Due to the rise in electric vehicle demand, the availability of a charging network has become a challenge for utilities looking to get into this new business. In the coming years, infrastructure changes should be considered as a critical factor in order to achieve the consolidation of this technology.
The acquisition and use of electric vehicles (EVs) are becoming more common worldwide and there is no doubt that this trend will continue to grow in the upcoming future. EV purchases will increase in the next 5 to 10 years, mostly motivated by the environmental impact of this technology. In fact, a study conducted by Accenture Strategy with 6,000 consumers around the world found that this particular benefit is the main purchasing driver of EVs. Additionally, the cost-saving possibility that EVs offer is going to become an important incentive for buying electric vehicles in the future. With this being said, charging infrastructure developments are essential for the adoption and support of this technology.
Even though price and driving range are characteristics that customers analyze when getting an EV, the charging infrastructure might soon become the top one barrier. In this respect, McKinsey’s EV consumer survey of buyers in China, Germany, and the United States revealed that not having enough access to an efficient charging network is ranked as the third most significant barrier to purchase these vehicles. Consequently, utilities must count on adequate infrastructure to provide the required charging demand.
Nowadays, EV drivers can charge their vehicles at multiple locations such as dwellings, workplaces, and public areas, including highways for long-distance trips. Nevertheless, the current infrastructure is falling short and customers are demanding more charging stations to lessen range anxiety.
In most cases, residential charging is the most efficient and simple way to charge these vehicles, as it is convenient to plug them in overnight. In this case, vehicle charging occurs when electricity rates are lower. However, this depends on whether EV owners have garages. Although it might come as a surprise, more than 80% of consumers who intend to buy EVs plan to charge their vehicles primarily from their homes, yet only 55% of them have garages.
Aside from residential charging, EV users have access to public charging infrastructure, especially in cities where apartment complexes and private areas are very restricted.

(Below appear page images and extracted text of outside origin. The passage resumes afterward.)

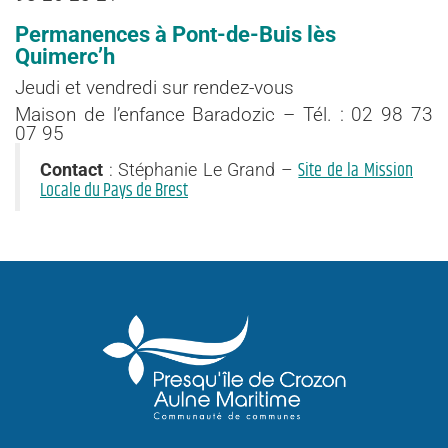
Permanences à Pont-de-Buis lès
Quimerc’h
Jeudi et vendredi sur rendez-vous
Maison de l’enfance Baradozic – Tél. : 02 98 73
07 95
Site de la Mission
Contact
: Stéphanie Le Grand –
Locale du Pays de Brest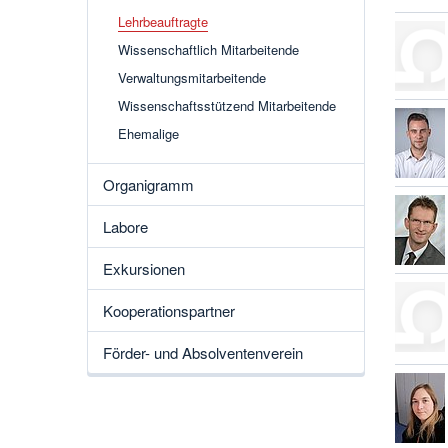
Lehrbeauftragte
Wissenschaftlich Mitarbeitende
Verwaltungsmitarbeitende
Wissenschaftsstützend Mitarbeitende
Ehemalige
Organigramm
Labore
Exkursionen
Kooperationspartner
Förder- und Absolventenverein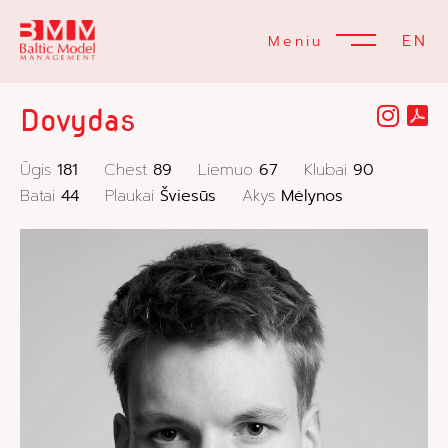
EN
Meniu
Dovydas
Ūgis
181
Chest
89
Liemuo
67
Klubai
90
Batai
44
Plaukai
Šviesūs
Akys
Mėlynos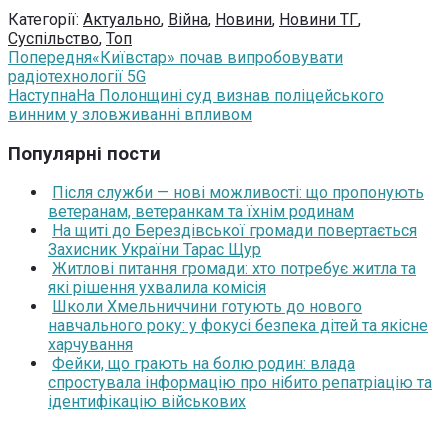
Категорії:
Актуально
,
Війна
,
Новини
,
Новини ТГ
,
Суспільство
,
Топ
Попередня
«Київстар» почав випробовувати
радіотехнології 5G
Наступна
На Полонщині суд визнав поліцейського
винним у зловживанні впливом
Популярні пости
Після служби — нові можливості: що пропонують
ветеранам, ветеранкам та їхнім родинам
На щиті до Берездівської громади повертається
Захисник України Тарас Щур
Житлові питання громади: хто потребує житла та
які рішення ухвалила комісія
Школи Хмельниччини готують до нового
навчального року: у фокусі безпека дітей та якісне
харчування
Фейки, що грають на болю родин: влада
спростувала інформацію про нібито репатріацію та
ідентифікацію військових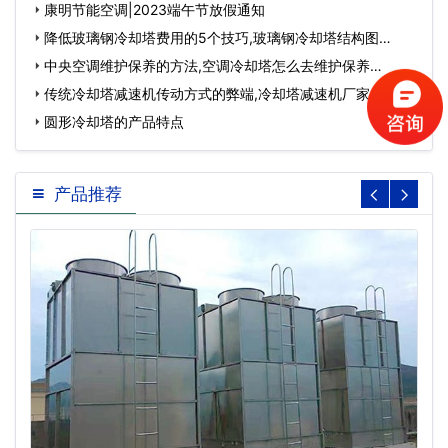
康明节能空调|2023端午节放假通知
降低玻璃钢冷却塔费用的5个技巧,玻璃钢冷却塔结构图…
中央空调维护保养的方法,空调冷却塔怎么去维护保养…
传统冷却塔减速机传动方式的弊端,冷却塔减速机厂家…
圆形冷却塔的产品特点
产品推荐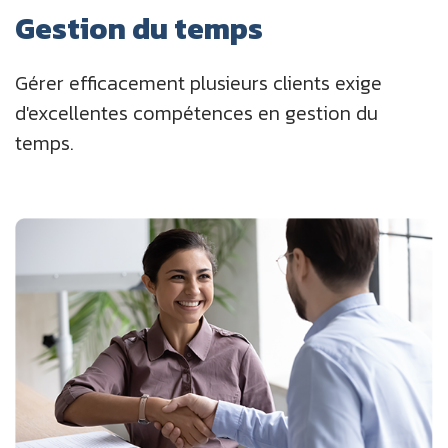
Gestion du temps
Gérer efficacement plusieurs clients exige
d'excellentes compétences en gestion du
temps.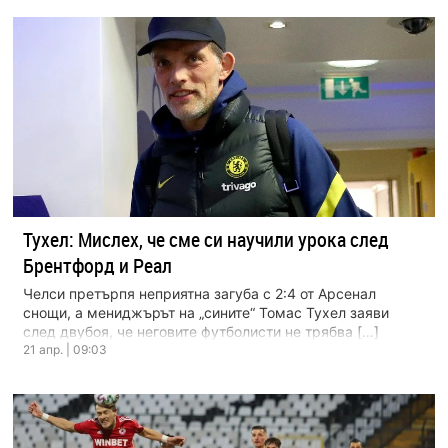
Тухел: Мислех, че сме си научили урока след
Брентфорд и Реал
Челси претърпя неприятна загуба с 2:4 от Арсенал
снощи, а мениджърът на „сините“ Томас Тухел заяви
след двубоя, че неговите футболисти не трябва […]
21 апр. | 09:03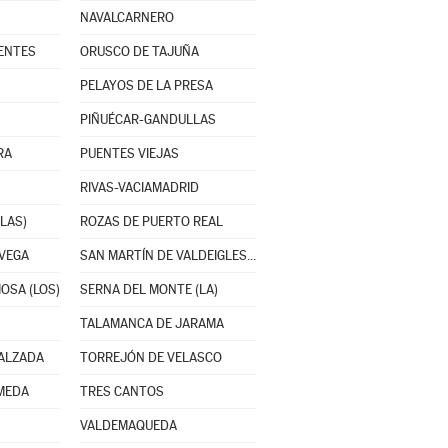
NAVALCARNERO
ENTES
ORUSCO DE TAJUÑA
PELAYOS DE LA PRESA
PIÑUÉCAR-GANDULLAS
RA
PUENTES VIEJAS
RIVAS-VACIAMADRID
LAS)
ROZAS DE PUERTO REAL
 VEGA
SAN MARTÍN DE VALDEIGLESIAS
OSA (LOS)
SERNA DEL MONTE (LA)
TALAMANCA DE JARAMA
CALZADA
TORREJÓN DE VELASCO
MEDA
TRES CANTOS
VALDEMAQUEDA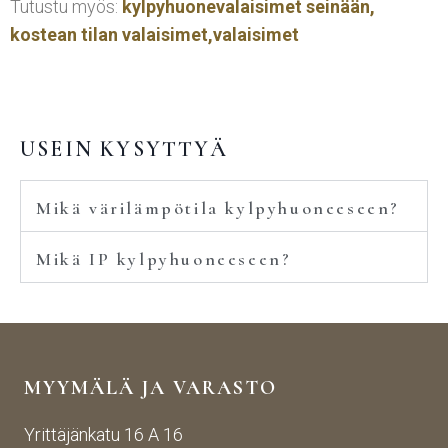
Tutustu myös:
kylpyhuonevalaisimet seinään,
kostean tilan valaisimet,
valaisimet
USEIN KYSYTTYÄ
Mikä värilämpötila kylpyhuoneeseen?
Mikä IP kylpyhuoneeseen?
MYYMÄLÄ JA VARASTO
Yrittäjänkatu 16 A 16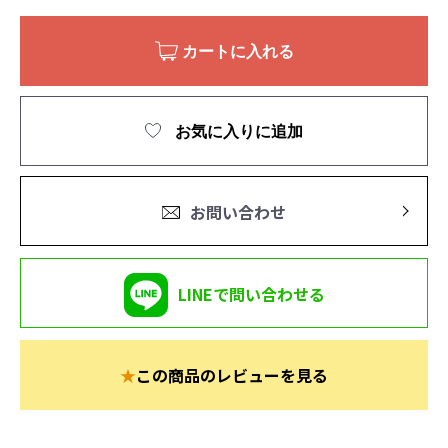
カートに入れる
お気に入りに追加
お問い合わせ
LINEで問い合わせる
★
この商品のレビューを見る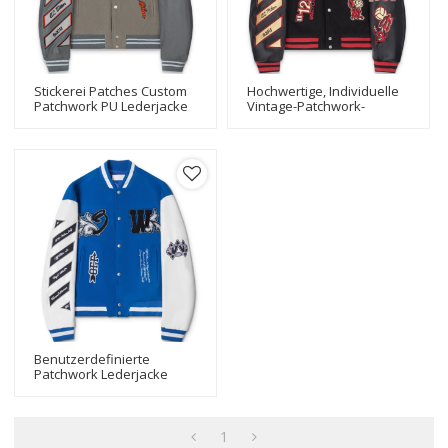
Stickerei Patches Custom
Hochwertige, Individuelle
Patchwork PU Lederjacke
Vintage-Patchwork-
Letterman Baseball
Lederjacke Mit Stickereien,
Bomber Varsity Jacke
Oversize-Letterman-
Baseball-Bomber-College-
Jacke
Benutzerdefinierte
Patchwork Lederjacke
Stickerei Patches
Übergröße Letterman
Baseball Bomber Varsity
Jacke
1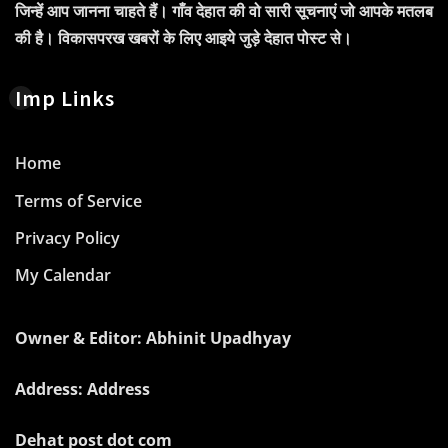
जिन्हें आप जानना चाहते हैं। गाँव देहात की वो सारी सूचनाएं जो आपके मतलब
की है। विकासपरख खबरों के लिए आइये जुड़े देहात पोस्ट से।
Imp Links
Home
Terms of Service
Privacy Policy
My Calendar
Owner & Editor: Abhinit Upadhyay
Address: Address
Dehat post dot com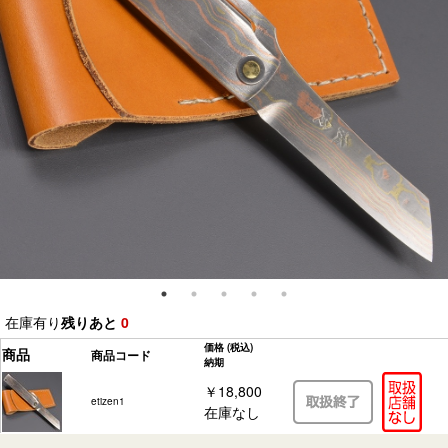
在庫有り
残りあと
0
価格
(税込)
商品
商品コード
納期
￥18,800
etizen1
在庫なし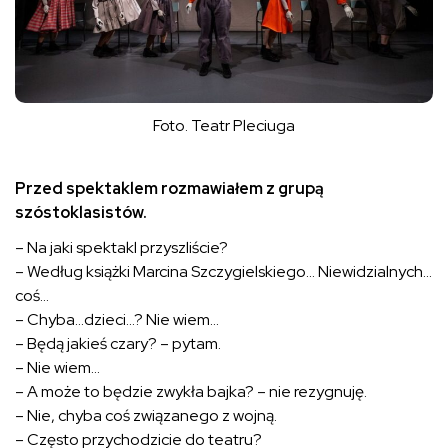
Foto. Teatr Pleciuga
Przed spektaklem rozmawiałem z grupą
szóstoklasistów.
– Na jaki spektakl przyszliście?
– Według książki Marcina Szczygielskiego… Niewidzialnych…
coś…
– Chyba…dzieci…? Nie wiem…
– Będą jakieś czary? – pytam.
– Nie wiem…
– A może to będzie zwykła bajka? – nie rezygnuję.
– Nie, chyba coś związanego z wojną.
– Często przychodzicie do teatru?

Evidently, the availability of public charging stations is crucial and fast-charging technologies are being highly demanded.
With the above in mind, there is still a pivotal question left: What should happen first to avoid the disuse of charging stations? Should it be the charging infrastructure development or EV adoption? Both choices for this “chicken or egg” causality dilemma tend to occur at the same time when governments and private sectors, such as utilities, invest in charging infrastructure development.
Once this dilemma is solved, utilities could leverage their deep understanding of the energy industry, regulations, and their customers to take this technology to the next level. By joining forces, governments, utilities, and EV vendors can facilitate the development of the charging infrastructure, and in turn, will lead to new offers and rate plans that will encourage the spread of electric vehicles.